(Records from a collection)
=== Section Start ===
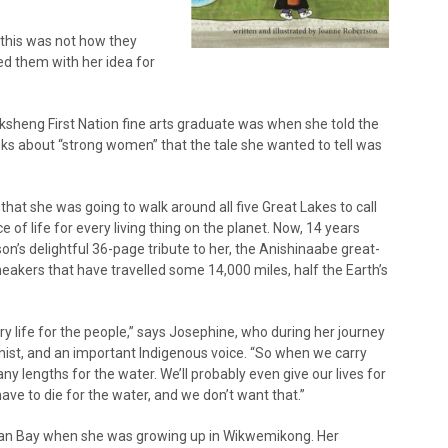
 this was not how they
 them with her idea for
ksheng First Nation fine arts graduate was when she told the
oks about “strong women” that the tale she wanted to tell was
at she was going to walk around all five Great Lakes to call
e of life for every living thing on the planet. Now, 14 years
on’s delightful 36-page tribute to her, the Anishinaabe great-
sneakers that have travelled some 14,000 miles, half the Earth’s
y life for the people,” says Josephine, who during her journey
nist, and an important Indigenous voice. “So when we carry
any lengths for the water. We’ll probably even give our lives for
ve to die for the water, and we don’t want that.”
rgian Bay when she was growing up in Wikwemikong. Her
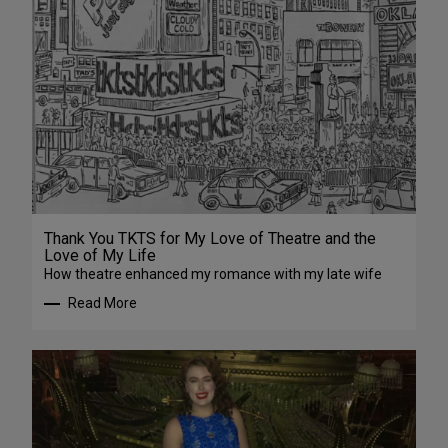
Thank You TKTS for My Love of Theatre and the
Love of My Life
How theatre enhanced my romance with my late wife
Read More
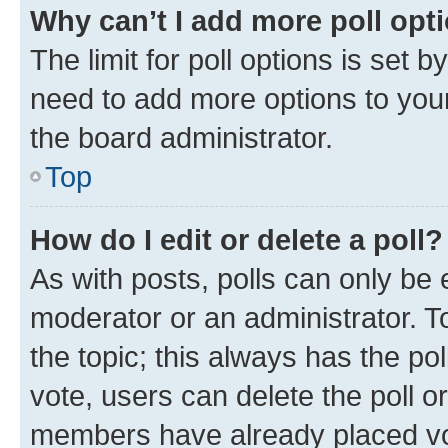
Why can’t I add more poll opt
The limit for poll options is set b
need to add more options to your
the board administrator.
Top
How do I edit or delete a poll?
As with posts, polls can only be e
moderator or an administrator. To e
the topic; this always has the pol
vote, users can delete the poll or
members have already placed vot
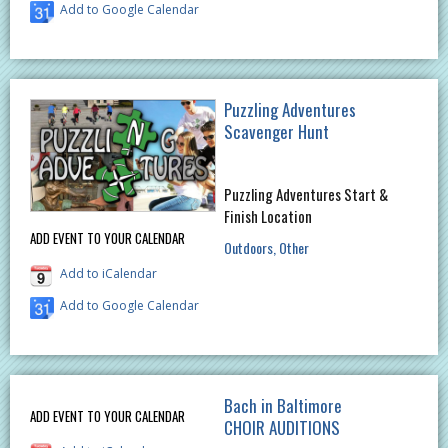
Add to Google Calendar
Puzzling Adventures
Scavenger Hunt
Puzzling Adventures Start &
Finish Location
ADD EVENT TO YOUR CALENDAR
Outdoors
Other
Add to iCalendar
Add to Google Calendar
Bach in Baltimore
ADD EVENT TO YOUR CALENDAR
CHOIR AUDITIONS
=== Section End ===
▶ [Work required] What you write should match, character for character, the lines from the one with "Bach in Baltimore" to the end of the data, both included.

▶ [Exercise output]
Bach in Baltimore
ADD EVENT TO YOUR CALENDAR
CHOIR AUDITIONS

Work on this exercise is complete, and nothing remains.